It is hard to think of a place where the politically-correct approach to disability has made fewer inroads than Africa. Most Africans I know make no attempt to mask the instinctive shudder of horror, the automatic shrinking from contact. It is an approach whose only merit is its complete lack of hypocrisy.
Handicapped children-mainly victims of polio outbreaks their parents could not afford to vaccinate against-are not sent to school: why waste the investment? As adults they are barred from jobs, overlooked in hospitals and considered unsuitable candidates for marriage. In former Za?re (now Democratic Republic of Congo), poverty and desperation have increased the likelihood that families will throw them out, to join the blind men and sun-blistered albinos who beg at crossroads. Many of them also join the gangs who run a Mafia-style system based on the principle that a man with no legs can achieve little, but a score of them demanding action can command attention.
Touring local stalls and shops in force, these gangs threaten to smash windows and block entrances unless shopkeepers pay tribute. The sight of a crowd of angry cripples on their tricycles gathered outside a shopkeeper's premises is usually enough to persuade him to pay up, but the paraplegics have been known to systematically hunt down their enemies in packs. To the physical fear of the able-bodied is added another concern: that the disabled possess evil powers, compensation for the rotten hand they have been dealt by Fate.
It was specifically to avoid resorting to such gangster tactics that Ntambwe Mpanya set up the Ngobila Beach Handicapped Mutual Benefit Society.

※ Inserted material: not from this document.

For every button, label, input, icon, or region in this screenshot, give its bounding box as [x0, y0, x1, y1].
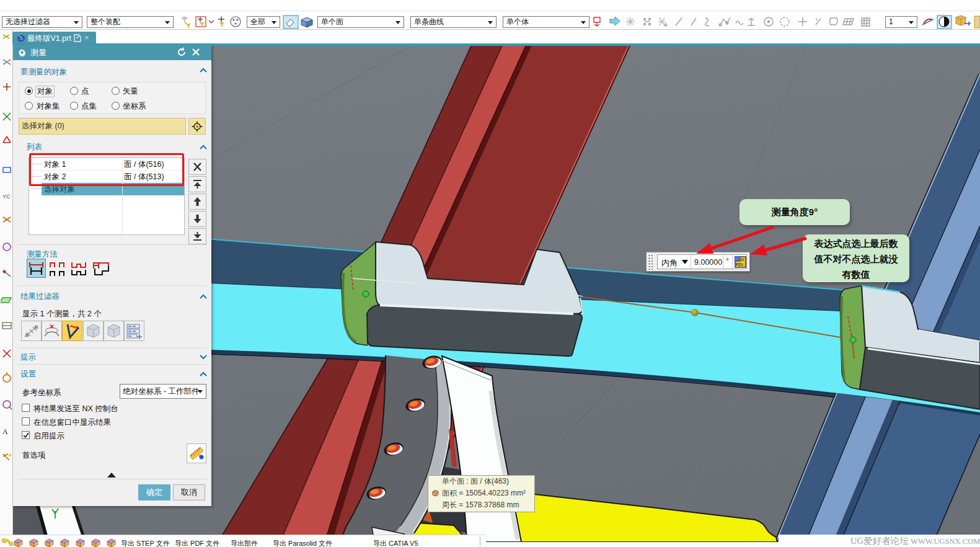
svg-text:YC: YC [2, 193, 11, 200]
svg-text:A: A [2, 427, 8, 436]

Ntambwe has a shrivelled left leg and walks with an ugly swooping motion that plunges him earthwards every second step. But with 213 members, men and women, the Society plays a large role in commercial trade at Ngobila Beach, the landing point for the ferry linking Kinshasa with Brazzaville, Congo; and, Ntambwe claims, it is the only paraplegic association that manages to make a living. "We were determined not to be beggars. Because no one out there would give us any work, we decided that we had to go out and create it for ourselves."
Each morning, scores of paraplegics gather at the warehouses in the narrow streets off the port. Sitting on their hand-pedalled tricycles, they wait while their young assistants load up the specially-designed compartments at the back with goods. When the tricycles can take no more, they head for the riverfront, drivers straining at the handles and sweating, helpers pushing from behind. Each evening the same bizarre procession wends its way back from the port, equally heavily laden, but with a different range of goods.
Few business niches can be more fragile than this. The Society owes its commercial viability to a quirk of law which until recently allowed cripples to travel the ferries at a discount. The disabled travellers could afford to set lower prices for their goods and thus became the favourite go-betweens for the Mama Benz-the ferocious, buxom merchant women who sell in the sprawling markets on either side of the brown river.
The paraplegics also enjoy another advantage. Because officials shrink from touching them, terrified of the cripples' curse, they pass through the frontier with a minimum of inspection and cursory customs charges. They are thus perfect conduits for drugs, foreign currency and other small, precious items an exporter would not want to declare.
But the real skill is to exploit the short-term scarcities which develop in each capital city, whether rice, milk, flour, sugar or margarine. "We bring from Kinshasa what is missing in Brazzaville and what is missing in Kinshasa we bring from Brazzaville," explains Ntambwe. Not far from where we sit, at a caf? near the port, a paraplegic is busy capitalising on the latest twist in market forces. Helped by friends, he is struggling to balance a pair of giant gerrycans filled with petrol on to the back of his tricycle. Kinshasa's petrol, itself in short supply, is selling high across the river, high enough to justify this polio victim running the risk of becoming a firebomb on three wheels if a cigarette spark goes astray.
"Policemen are the main enemy of the handicapped," says Ntambwe. "They treat us worse than rabid dogs. For the officials at Ngobila we are not human. The UN talks about the rights of the handicapped, but here we have none. It is an African disease."
But try as he might, the president makes an unconvincing victim. He is a survivor with a thuggish belligerence, a carapace against a hostile world. Struck down by polio at the age of one, Ntambwe was so determined to get on in life he used to follow friends to primary school in defiance of his parents until they agreed to enrol him. He got some education, but never as much as he would have liked. Now he is hailed respectfully as "president" wherever he goes, owns a motorised Vespa worth $800, and manages to support a wife and eight children. He has expansion plans-he wants to buy a second Vespa for the society's communal use, and dreams of running training courses in shoe-making and poultry farming.
When we meet, the president and his general secretary (who was paralysed by a bungled injection) are troubled by the fact that the Kabila government is refusing to recognise the special privileges disabled travellers enjoy at the port. Touring the area, Finance Minister Mwana Nanga Mawapanga has just made it clear that he regards the Society's members as no better than smugglers working to cheat the government.
I express my sympathy. It is hard to imagine how a group of paraplegics could change the government's mind. But thinking about those wheelchair gangs blockading caf? doorways or hounding their victims across town, I feel sure that the paraplegics of Ngobila Beach will somehow find a way.